If I bet $100 to win each time Emile rode a speed horse, with no other handicapping, I would have made $1700. Instead I looked to bet against him because two or three times I saw him go to the back and strangle a speed horse.

This game is almost impossible without lower takeouts, there is no reason to make it even tougher by making bad bets based on anecdotal evidence. Now if we can somehow get harness racing to offer API’s and other data features for horseplayers, instead of locking up data like it is the last Big Mac in a famine, we might be able to up the bet, learn something and validate our handicapping.

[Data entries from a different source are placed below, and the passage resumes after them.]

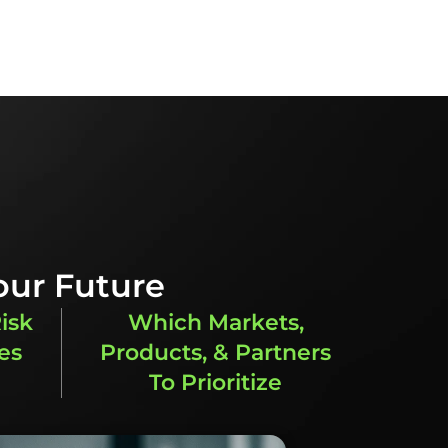
rat di pelbagai peringkat perjalanan
our Future
isk
Which Markets,
es
Products, & Partners
To Prioritize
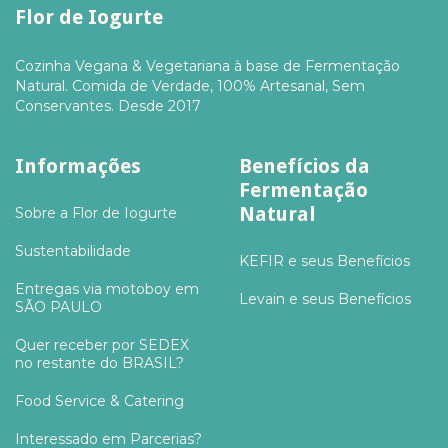
Flor de Iogurte
Cozinha Vegana & Vegetariana à base de Fermentação
Natural. Comida de Verdade, 100% Artesanal, Sem
Conservantes. Desde 2017
Informações
Benefícios da
Fermentação
Natural
Sobre a Flor de Iogurte
Sustentabilidade
KEFIR e seus Benefícios
Entregas via motoboy em
Levain e seus Benefícios
SÃO PAULO
Quer receber por SEDEX
no restante do BRASIL?
Food Service & Catering
Interessado em Parcerias?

I am trying to validate several things in harness racing, but have not had a chance yet. If anyone wants to help (i.e. do a little tabulation work), let me know by emailing. It will be boring work (we would have to crunch numbers by hand) but we can't help that. Maybe it would be interesting, who knows?


Anonymous said...

I used Klein's system to calculate daily speed biases when I do my own track variants.
But Klein's book is now sort of outdated thanks to the influx of artificial surfaces, most of which are not very kind to speed.
Still, I guess there are enough dirt tracks around.
Have you ever read Speed To Spare. Now there is a book for the ages that gets little attention.

Wind Gatherer said...

Get in touch with

That's what he does.

Pull the Pocket said...

thanks Not Really, that looks very interesting.


I read that one awhile back. I can't really remember it, so I better look at it again.